Abstract:
In this dissertation I analyse the transformation of the South African law on the warranty against latent defects. I trace the development from pre-classical Roman law through to the enactment of the Consumer Protection Act 68 of 2008 (“the CPA”). Society’s ever-changing economic requirements and moral ideals serve as the driving forces behind these continuous legal developments.
Under Roman law the rules on latent defects initially applied to the sale of slaves. In contrast, modern South African law, as per the CPA and the values of the Constitution of the Republic of South Africa, 1996, specifically aims to protect the most vulnerable members of South Africa’s unequal society. The conservative approach adopted by the judiciary when adjudicating contractual matters hinders the transformation of the law of sale. Legal rules and legal thinking which reinforce traditional distributive patterns require reconsideration if societal-wide change, as demanded by the Constitution, can be imagined and accomplished. If the economic role of the contract and its power to divide and (re)distribute wealth is viewed as important, the link between poverty and the contract, and by association the consumer agreement, cannot be ignored.
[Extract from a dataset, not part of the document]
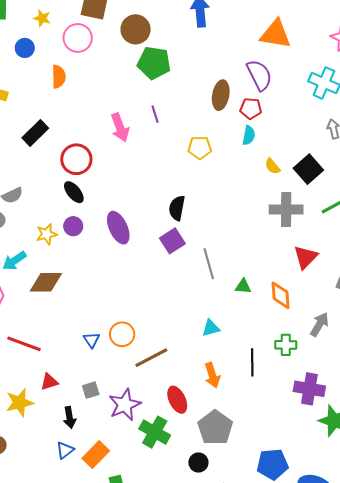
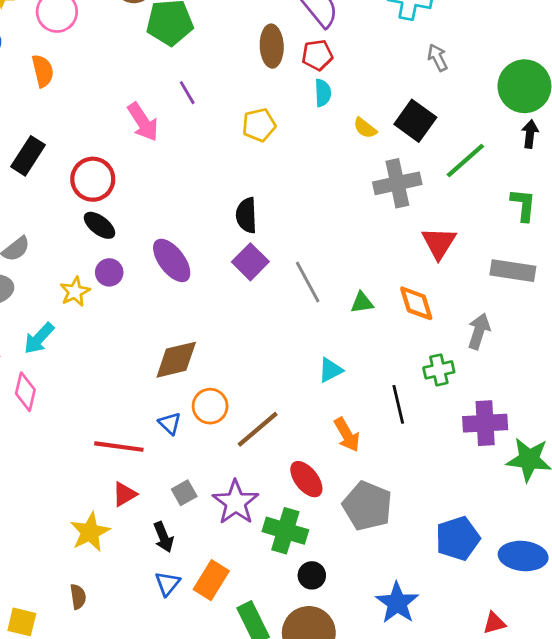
brown diamond: (46, 282) -> (176, 360), moved
red line: (24, 344) -> (119, 447), moved
black circle: (198, 463) -> (312, 575), moved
Contracts, and specifically basic consumer and credit agreements, are often concluded in order to facilitate survival in our current social reality. The law as it relates to consumer protection and the sale of defective goods is directly related to the contract’s role in wealth distribution. Where sales agreements are in question, the unequal bargaining power of the parties can impede the purchaser/consumer even further. The consumer’s right to good quality and safe goods creates uncertainty regarding whether or not the seller’s liability under the common law warranty against latent defects may be excluded in instances where the CPA and the common law apply simultaneously. This uncertainty, if addressed as being part of the national project of transformative constitutionalism, the only conclusion that can be drawn is that the exclusion of the seller’s liability is, paradoxically, detrimental to the very subject that the CPA and Constitution aim to protect, namely the purchaser.